A dirigente juvenil considera que o mais importante é o caminho que está a ser feito para a mobilidade e o intercâmbio. "Isso é que deve ser realmente motivo de celebração", reforça. De certo modo, Laura Vidal desvaloriza a polémica, preferindo dar à construção da CPLP uma perspetiva mais otimista de futuro.

Se não Pessoa, quem?Entretanto, entre tantos nomes alternativos sugeridos por várias individualidades que se opõem à escolha de Fernando Pessoa, Luzia Moniz destaca nomeadamente o guineense Amílcar Cabral, o moçambicano Eduardo Mondlane ou o angolano Mário Pinto de Andrade como os mais consensuais.

Laura VidalFoto: DW/J. Carlos

"Mário Pinto de Andrade é um dos mais brilhantes intelectuais do espaço de língua portuguesa, é um académico, um ensaísta, um poeta também. Mário Pinto de Andrade tem imensa obra à volta das literaturas, do pensamento – do pensamento africano e mundial. Foi ministro da Informação e Cultura na Guiné-Bissau; teve um passaporte cabo-verdiano. Mário Pinto de Andrade iniciou a sua carreira académica em Angola, passou por Portugal, onde foi co-fundador do Centro de Estudos Africanos; foi professor universitário em Moçambique. Eu acho que é uma figura que por si só congrega todas as condições ideais para ser o patrono dum programa dessa natureza", afirma.

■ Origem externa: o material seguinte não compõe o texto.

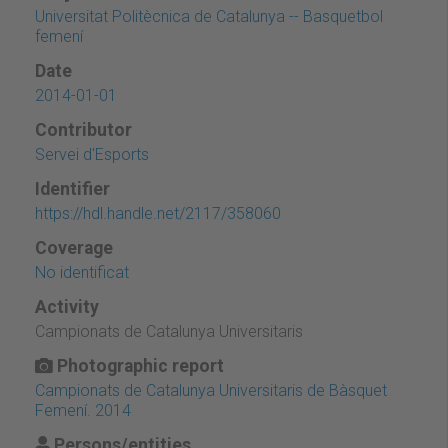
Universitat Politècnica de Catalunya -- Basquetbol
femení
Date
2014-01-01
Contributor
Servei d'Esports
Identifier
https://hdl.handle.net/2117/358060
Coverage
No identificat
Activity
Campionats de Catalunya Universitaris
Photographic report
Campionats de Catalunya Universitaris de Bàsquet
Femení. 2014
Persons/entities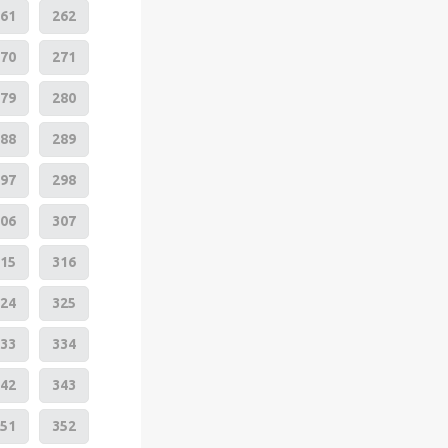
61
262
70
271
79
280
88
289
97
298
06
307
15
316
24
325
33
334
42
343
51
352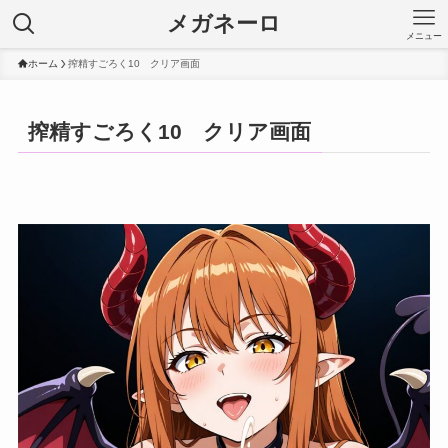
メガネーロ
メニュー
ホーム
搾精すごろく10 クリア画面
搾精すごろく10 クリア画面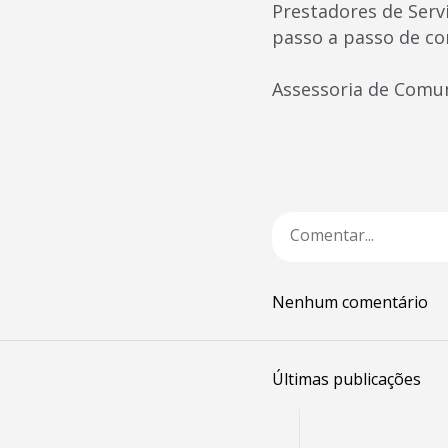
Prestadores de Servi
passo a passo de co
Assessoria de Comu
Nenhum comentário
Últimas publicações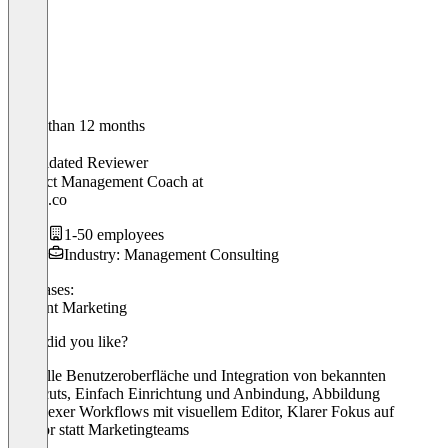
Older than 12 months
Tim
Validated Reviewer
Product Management Coach
at
herbig.co
1-50 employees
Industry: Management Consulting
Use cases:
Content Marketing
What did you like?
Schnelle Benutzeroberfläche und Integration von bekannten
Shortcuts, Einfach Einrichtung und Anbindung, Abbildung
komplexer Workflows mit visuellem Editor, Klarer Fokus auf
Creator statt Marketingteams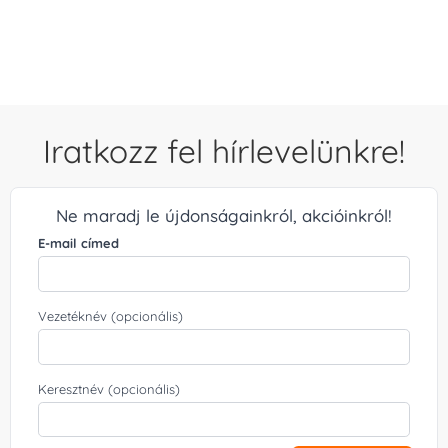
/ 5
Iratkozz fel hírlevelünkre!
Ne maradj le újdonságainkról, akcióinkról!
E-mail címed
Vezetéknév (opcionális)
Keresztnév (opcionális)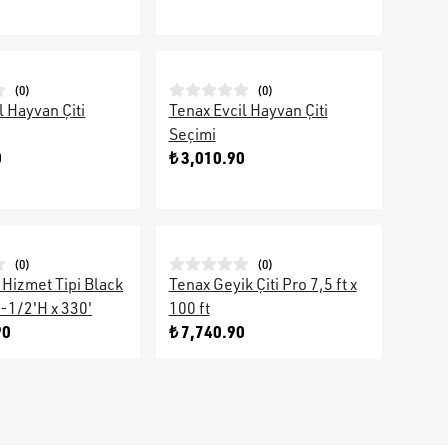
(
0
)
(
0
)
l Hayvan Çiti
Tenax Evcil Hayvan Çiti
Seçimi
0
₺ 3,010.90
(
0
)
(
0
)
 Hizmet Tipi Black
Tenax Geyik Çiti Pro 7,5 ft x
7-1/2'H x 330'
100 ft
90
₺ 7,740.90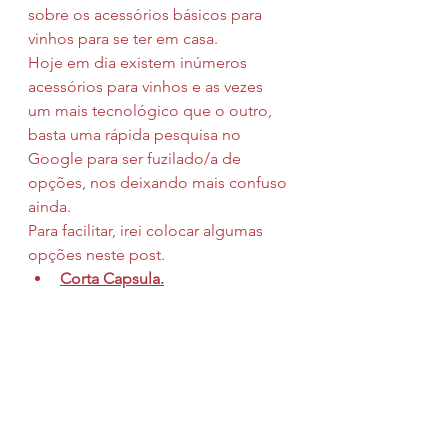
sobre os acessórios básicos para 
vinhos para se ter em casa.
Hoje em dia existem inúmeros 
acessórios para vinhos e as vezes 
um mais tecnológico que o outro, 
basta uma rápida pesquisa no 
Google para ser fuzilado/a de 
opções, nos deixando mais confuso 
ainda.
Para facilitar, irei colocar algumas 
opções neste post.
Corta Capsula.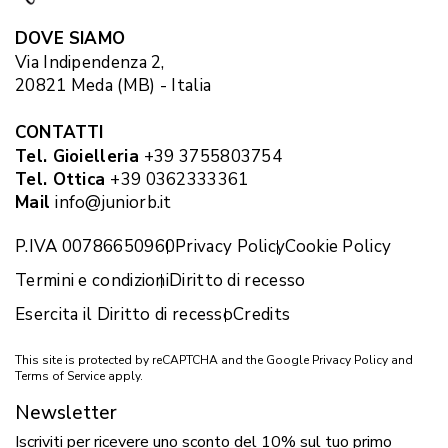
DOVE SIAMO
Via Indipendenza 2,
20821 Meda (MB) - Italia
CONTATTI
Tel. Gioielleria
+39 3755803754
Tel. Ottica
+39 0362333361
Mail
info@juniorb.it
P.IVA 00786650960
Privacy Policy
Cookie Policy
Termini e condizioni
Diritto di recesso
Esercita il Diritto di recesso
Credits
This site is protected by reCAPTCHA and the Google
Privacy Policy
and
Terms of Service
apply.
Newsletter
Iscriviti per ricevere uno sconto del 10% sul tuo primo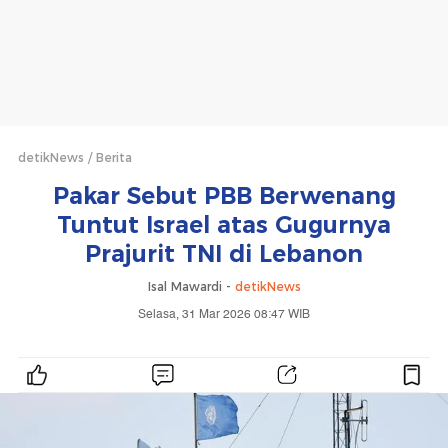
detikNews
Berita
Pakar Sebut PBB Berwenang
Tuntut Israel atas Gugurnya
Prajurit TNI di Lebanon
Isal Mawardi -
detikNews
Selasa, 31 Mar 2026 08:47 WIB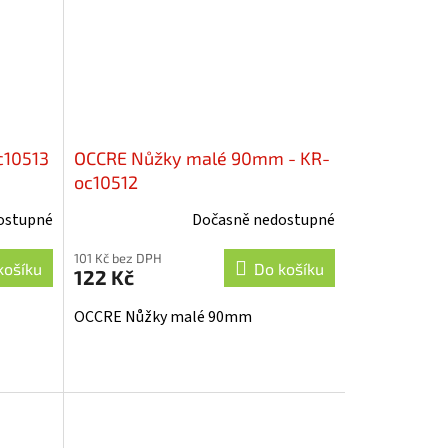
c10513
OCCRE Nůžky malé 90mm - KR-
oc10512
ostupné
Dočasně nedostupné
101 Kč bez DPH
košíku
Do košíku
122 Kč
OCCRE Nůžky malé 90mm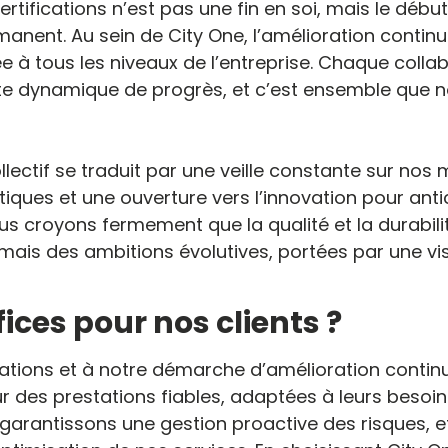
ertifications n’est pas une fin en soi, mais le déb
anent. Au sein de City One, l’amélioration continu
e à tous les niveaux de l’entreprise. Chaque colla
te dynamique de progrès, et c’est ensemble que 
ectif se traduit par une veille constante sur nos
tiques et une ouverture vers l’innovation pour ant
ous croyons fermement que la qualité et la durabil
 mais des ambitions évolutives, portées par une vi
ices pour nos clients ?
cations et à notre démarche d’amélioration continu
 des prestations fiables, adaptées à leurs besoin
r garantissons une gestion proactive des risques,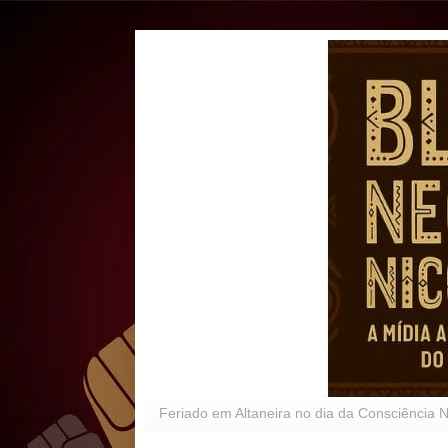
Feriado em Altaneira no dia da Consciência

Além destes nomes, a académica são-tomense, Inocência Mata, da Facudade de Letras da Universidade de Lisboa, indica outros. Entre portugueses, há o Eça de Queirós, Luís de Camões ou Eduardo Lourenço; dos brasileiros aponta Darcy Ribeiro, Florestan Fernandes, Machado de Assis e Jorge Amado; mas também faz referências ao moçambicano Aquino de Bragança e ao são-tomense Francisco Tenreiro.

De lembrar que o "Programa Pessoa – Mobilidade, Ciência e Desenvolvimento” é uma ideia da antiga presidente da Assembleia da República de Portugal, Assunção Esteves, deliberada na VII Assembleia Parlamentar da CPLP (AP-CPLP), em 2017. O referido projeto foi apresentado à última cimeira da CPLP (julho de 2018) pela Comissão de Língua, Educação, Ciência e Cultura da AP-CPLP. Mas, de acordo com a organização em Lisboa "ainda não há informação de qualquer desenvolvimento" sobre o aludido programa.